**Work request**.
Pictures stay out; please output the remaining data exactly.

Stored data entries:
___
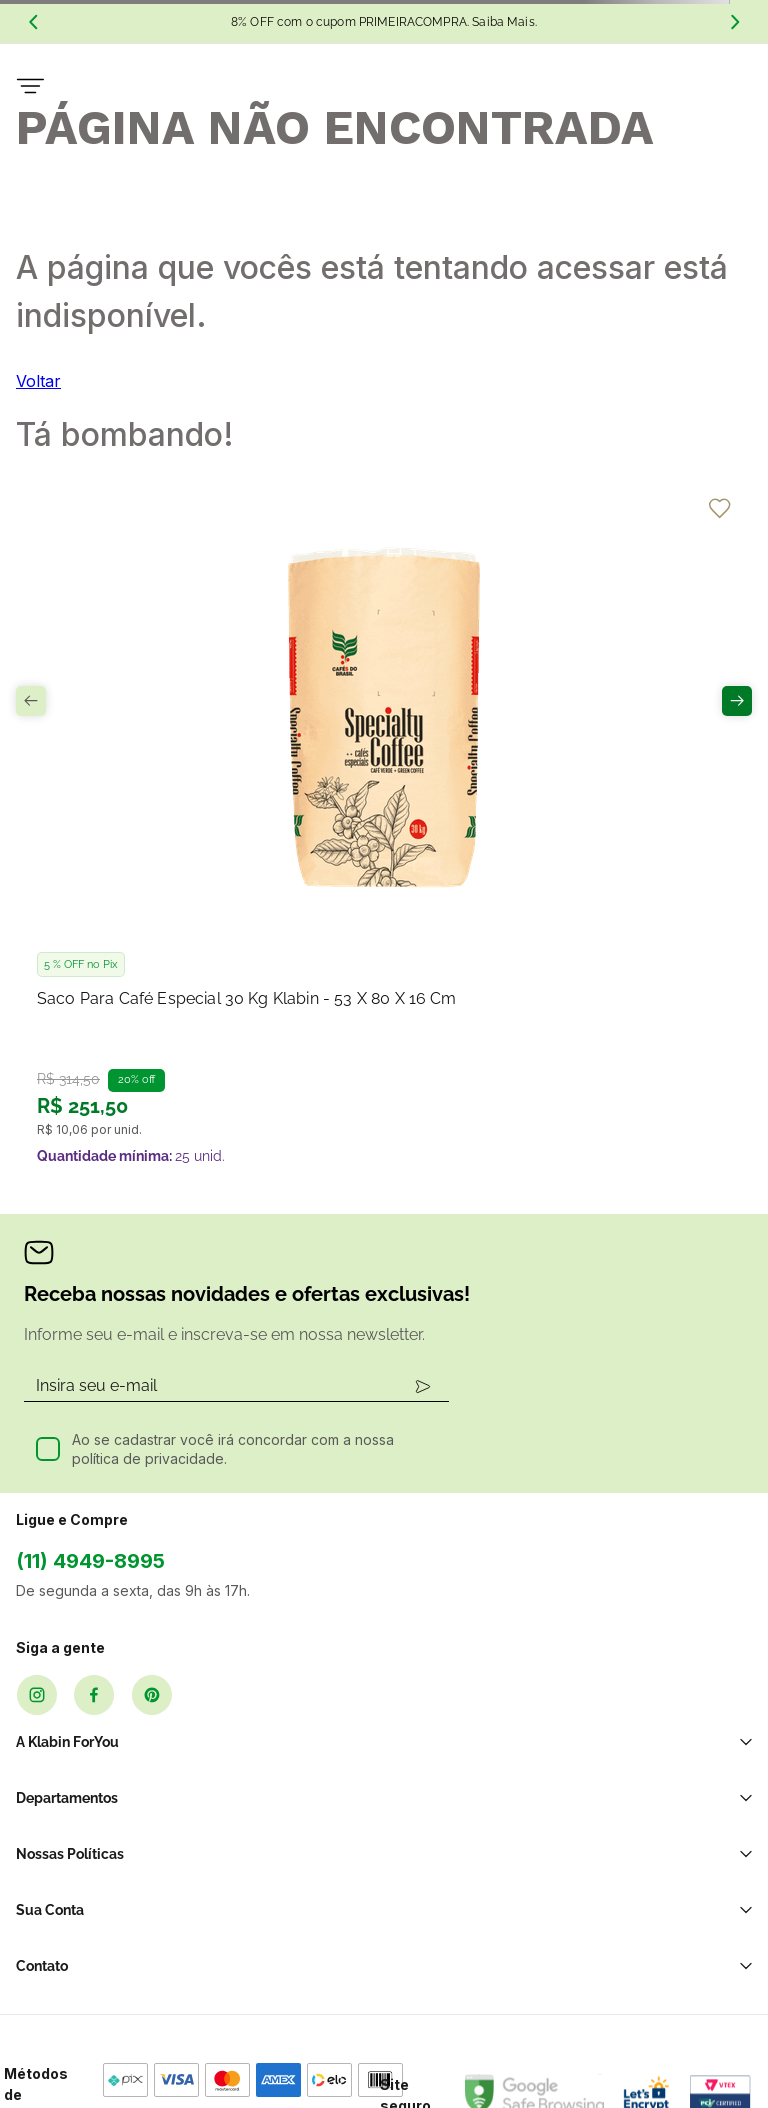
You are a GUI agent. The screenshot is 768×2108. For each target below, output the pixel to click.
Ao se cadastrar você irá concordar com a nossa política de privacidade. (233, 1223)
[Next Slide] (735, 22)
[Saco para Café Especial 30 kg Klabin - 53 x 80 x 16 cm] (138, 734)
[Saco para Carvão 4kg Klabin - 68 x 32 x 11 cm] (383, 734)
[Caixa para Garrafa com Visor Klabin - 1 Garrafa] (629, 734)
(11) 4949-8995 (90, 1335)
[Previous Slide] (33, 22)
___
**Solution for this problem**.
You are a GUI agent. The screenshot is 768×2108. For each target below, output the pixel to click.
Ao se cadastrar você irá concordar com a nossa política de privacidade. (233, 1223)
[Next Slide] (735, 22)
[Saco para Café Especial 30 kg Klabin - 53 x 80 x 16 cm] (138, 734)
[Saco para Carvão 4kg Klabin - 68 x 32 x 11 cm] (383, 734)
[Caixa para Garrafa com Visor Klabin - 1 Garrafa] (629, 734)
(11) 4949-8995 (90, 1335)
[Previous Slide] (33, 22)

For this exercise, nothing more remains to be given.